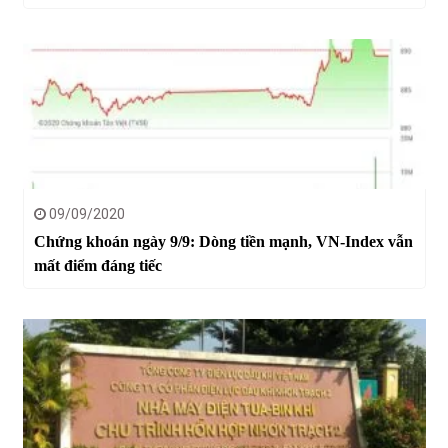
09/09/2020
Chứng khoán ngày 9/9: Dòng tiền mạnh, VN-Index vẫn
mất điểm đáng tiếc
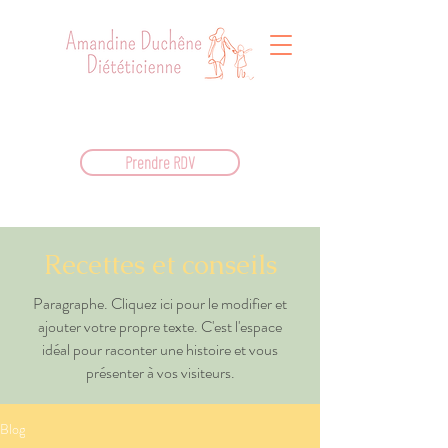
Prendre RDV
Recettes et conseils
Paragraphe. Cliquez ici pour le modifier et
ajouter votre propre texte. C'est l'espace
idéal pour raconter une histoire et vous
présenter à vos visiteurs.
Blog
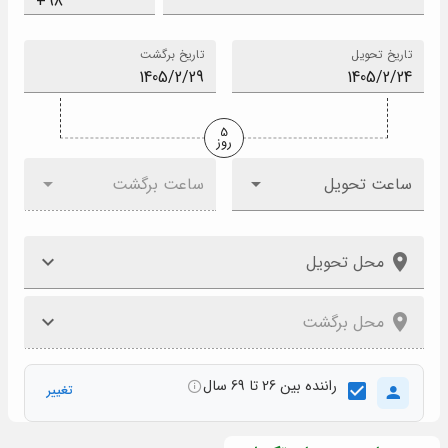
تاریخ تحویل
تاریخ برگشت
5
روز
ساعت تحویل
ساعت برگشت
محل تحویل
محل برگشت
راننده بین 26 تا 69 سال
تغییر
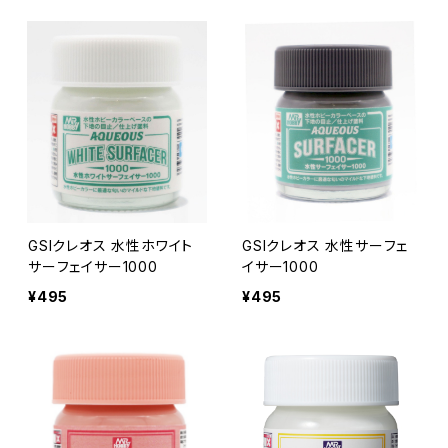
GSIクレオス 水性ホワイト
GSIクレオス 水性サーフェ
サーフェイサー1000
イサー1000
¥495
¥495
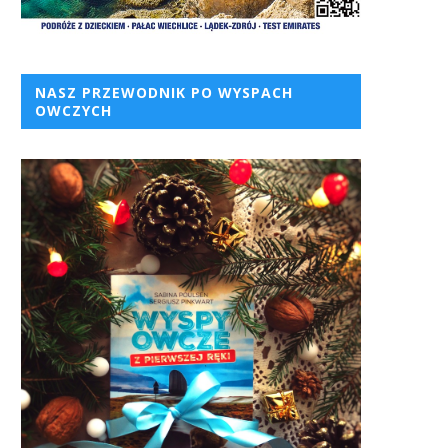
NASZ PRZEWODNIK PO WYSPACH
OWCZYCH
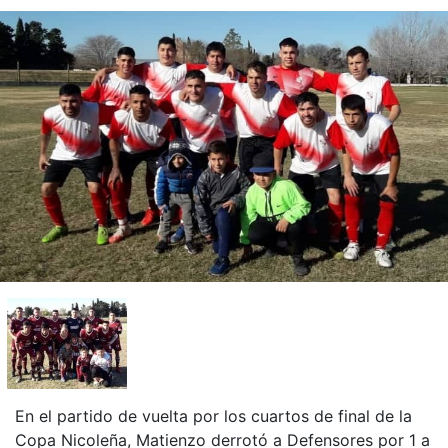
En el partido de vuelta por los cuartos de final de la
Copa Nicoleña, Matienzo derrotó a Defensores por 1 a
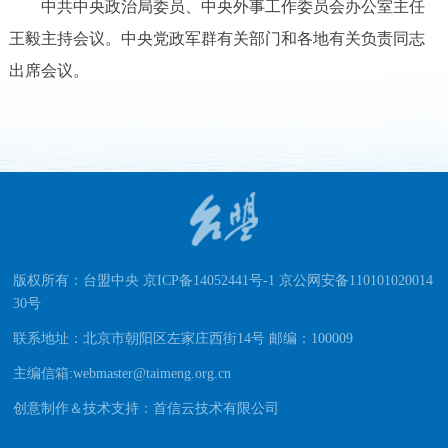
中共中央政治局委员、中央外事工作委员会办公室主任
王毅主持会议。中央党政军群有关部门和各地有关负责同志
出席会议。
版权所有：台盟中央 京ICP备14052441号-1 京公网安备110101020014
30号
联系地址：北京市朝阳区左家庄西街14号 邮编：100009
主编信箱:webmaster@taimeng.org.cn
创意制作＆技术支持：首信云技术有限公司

WORK REQUIRED: Your answer must be the lines from the one containing "تاریخ برگشت" through the last line of the records, printed exactly with no pictures; please include both ends.

OUTPUT OF THE EXERCISE:
تاریخ برگشت
5
روز
ساعت تحویل
ساعت برگشت
محل تحویل
محل برگشت
راننده بین 26 تا 69 سال
تغییر
GSIクレオス 水性ホワイト
GSIクレオス 水性サーフェ
サーフェイサー1000
イサー1000
¥495
¥495
NASZ PRZEWODNIK PO WYSPACH
OWCZYCH
En el partido de vuelta por los cuartos de final de la
Copa Nicoleña, Matienzo derrotó a Defensores por 1 a
中共中央政治局委员、中央外事工作委员会办公室主任
王毅主持会议。中央党政军群有关部门和各地有关负责同志
出席会议。
版权所有：台盟中央 京ICP备14052441号-1 京公网安备110101020014
30号
联系地址：北京市朝阳区左家庄西街14号 邮编：100009
主编信箱:webmaster@taimeng.org.cn
创意制作＆技术支持：首信云技术有限公司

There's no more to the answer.